Another direction my post-doctoral research would like to travel concerns choices about food-life styles as a form of lived-religion or lived ritual living. It’s really not far jump from sex to food afterall!
What I find fascinating about food as lived ritual performance is that in the United States, similar food choices are being engaged with fierce commitments by both liberally and conservatively identified communities. Of these two, I see the conservative engagement of whole foods and organic food movements as particularly unacknowledged and understudied. I have become aware of a strong current with fundamentalist Christian communities that favors whole foods, organic foods, and alternative economic systems for distributing such foods to increasingly larger and larger numbers of people.
As someone whose personal politics have gravitated to third parties and the in-between spaces of our increasingly polarizing political climate, I am drawn to the potential that foodways have to define a public space where different ideological commitments to a shared set of practices can work together because the ends they pursue together are so similar. Moreover, I suspect that their politically distinct ideologies from both sides can be constructively sublimated to the befit of the body politic as well as the particular interests of both sides.
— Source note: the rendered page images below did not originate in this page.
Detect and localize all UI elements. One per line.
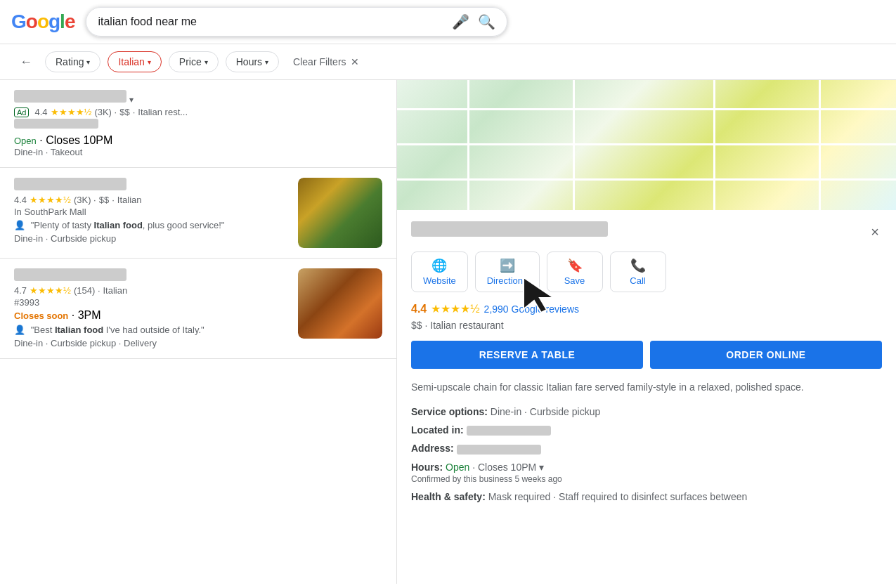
chevron-down-icon: ▾	[86, 58, 90, 66]
health-safety: Health & safety: Mask required · Staff r…	[411, 491, 882, 502]
action-buttons: 🌐 Website ➡️ Directions 🔖 Save 📞 Call	[411, 251, 882, 292]
review-text: 👤 "Best Italian food I've had outside of…	[14, 325, 290, 335]
website-button[interactable]: 🌐 Website	[411, 251, 468, 292]
filter-price[interactable]: Price ▾	[169, 51, 219, 72]
phone-icon: 📞	[630, 258, 646, 273]
reviews-link[interactable]: 2,990 Google reviews	[484, 303, 579, 315]
call-button[interactable]: 📞 Call	[610, 251, 666, 292]
service-tags: Dine-in · Takeout	[14, 147, 382, 157]
star-rating: ★★★★½	[30, 285, 71, 296]
result-name	[14, 178, 290, 193]
chevron-down-icon: ▾	[148, 58, 151, 66]
result-image	[298, 178, 382, 248]
map-area	[397, 80, 896, 210]
open-status: Open	[14, 136, 37, 146]
header: Google 🎤 🔍	[0, 0, 896, 44]
google-logo: Google	[11, 11, 74, 33]
search-input[interactable]	[98, 15, 452, 28]
filter-hours[interactable]: Hours ▾	[226, 51, 279, 72]
result-text: 4.7 ★★★★½ (154) · Italian #3993 Closes s…	[14, 268, 290, 348]
result-name	[14, 268, 290, 284]
detail-category: $$ · Italian restaurant	[411, 320, 882, 331]
hours-dropdown[interactable]: ▾	[539, 462, 544, 473]
map-placeholder	[397, 80, 896, 210]
main-content: ▾ Ad 4.4 ★★★★½ (3K) · $$ · Italian rest.…	[0, 80, 896, 584]
detail-rating: 4.4 ★★★★½ 2,990 Google reviews	[411, 302, 882, 315]
result-item[interactable]: ▾ Ad 4.4 ★★★★½ (3K) · $$ · Italian rest.…	[0, 80, 396, 168]
closes-soon: Closes soon	[14, 311, 68, 321]
service-tags: Dine-in · Curbside pickup · Delivery	[14, 338, 290, 348]
filter-rating[interactable]: Rating ▾	[45, 51, 100, 72]
review-text: 👤 "Plenty of tasty Italian food, plus go…	[14, 220, 290, 230]
clear-filters-button[interactable]: Clear Filters ✕	[286, 52, 365, 72]
address-section: Address:	[411, 443, 882, 454]
bookmark-icon: 🔖	[567, 258, 583, 273]
located-in-blurred	[467, 426, 551, 436]
service-options: Service options: Dine-in · Curbside pick…	[411, 406, 882, 417]
left-panel: ▾ Ad 4.4 ★★★★½ (3K) · $$ · Italian rest.…	[0, 80, 397, 584]
save-button[interactable]: 🔖 Save	[547, 251, 603, 292]
location-tag: In SouthPark Mall	[14, 207, 290, 217]
chevron-down-icon: ▾	[129, 95, 134, 105]
star-rating: ★★★★½	[51, 107, 92, 117]
address-blurred	[457, 445, 541, 455]
result-text: 4.4 ★★★★½ (3K) · $$ · Italian In SouthPa…	[14, 178, 290, 248]
result-meta: Ad 4.4 ★★★★½ (3K) · $$ · Italian rest...	[14, 107, 382, 117]
detail-title-blurred	[411, 221, 608, 237]
chevron-down-icon: ▾	[204, 58, 208, 66]
ad-badge: Ad	[14, 107, 29, 117]
star-rating: ★★★★½	[431, 302, 479, 315]
filter-italian[interactable]: Italian ▾	[108, 51, 161, 72]
directions-icon: ➡️	[500, 258, 515, 273]
reserve-table-button[interactable]: RESERVE A TABLE	[411, 341, 643, 369]
hours-section: Hours: Open · Closes 10PM ▾ Confirmed by…	[411, 462, 882, 484]
detail-panel: × 🌐 Website ➡️ Directions 🔖 Save 📞	[397, 210, 896, 521]
service-tags: Dine-in · Curbside pickup	[14, 233, 290, 244]
result-item[interactable]: 4.4 ★★★★½ (3K) · $$ · Italian In SouthPa…	[0, 168, 396, 259]
directions-button[interactable]: ➡️ Directions	[475, 251, 540, 292]
user-icon: 👤	[14, 220, 25, 230]
hours-confirmed: Confirmed by this business 5 weeks ago	[411, 474, 562, 484]
food-photo	[298, 178, 382, 248]
mic-icon[interactable]: 🎤	[452, 13, 469, 30]
result-meta: 4.7 ★★★★½ (154) · Italian	[14, 285, 290, 296]
food-photo	[298, 268, 382, 339]
result-image	[298, 268, 382, 339]
result-item[interactable]: 4.7 ★★★★½ (154) · Italian #3993 Closes s…	[0, 259, 396, 359]
back-button[interactable]: ←	[14, 52, 38, 72]
search-bar: 🎤 🔍	[86, 7, 507, 37]
located-in: Located in:	[411, 424, 882, 436]
chevron-down-icon: ▾	[265, 58, 268, 66]
close-button[interactable]: ×	[868, 221, 882, 243]
user-icon: 👤	[14, 325, 25, 335]
search-button[interactable]: 🔍	[478, 13, 495, 30]
detail-header: ×	[411, 221, 882, 243]
address-blurred	[14, 119, 98, 129]
suite-tag: #3993	[14, 297, 290, 308]
order-online-button[interactable]: ORDER ONLINE	[650, 341, 882, 369]
result-name: ▾	[14, 90, 382, 105]
filter-bar: ← Rating ▾ Italian ▾ Price ▾ Hours ▾ Cle…	[0, 44, 896, 80]
star-rating: ★★★★½	[30, 195, 71, 205]
search-icons: 🎤 🔍	[452, 13, 495, 30]
rating-number: 4.4	[411, 303, 427, 315]
close-icon: ✕	[351, 56, 359, 67]
cta-buttons: RESERVE A TABLE ORDER ONLINE	[411, 341, 882, 369]
globe-icon: 🌐	[431, 258, 447, 273]
result-meta: 4.4 ★★★★½ (3K) · $$ · Italian	[14, 195, 290, 205]
description: Semi-upscale chain for classic Italian f…	[411, 380, 882, 395]
right-panel: × 🌐 Website ➡️ Directions 🔖 Save 📞	[397, 80, 896, 584]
For example, among more liberally identifying whole/organic food advocates, communal, urban gardens are the favored means of promoting awareness and distributing such produce. Among the more conservative identifying whole/organic food advocates, the individual rural and outer-suburban homesteading movement is the favored means of gaining and maintain access to such food. Both groups are seeking sustainable, and alternative economic models for whole and organic foods lifestyle; but they are seeking these in radically different geo-social economic spaces. Of course, the middle ground of community garden plots where individuals can rent garden space is yet another -arguably more conventional economic model, and one that doesn’t necessarily stipulate organic farm production. Outside these models, there are also movements within Native American Indian communities to revive their own traditional foods and agricultural practices. In the Southwest, where I am currently based, this includes radically different farming practices such as the sunken bed and flood harvesting techniques.
Behind all these approaches that get whole and organic foods to peoples’ plates, there are distinct religio-cultural priorities and commitments. What potential is there for these various approaches to join forces? To what degree are these groups’ end-goals and methods shared and complementary? Will their diverse religio-ideological commitments support or resist coalitional work to reform foodways across the USA?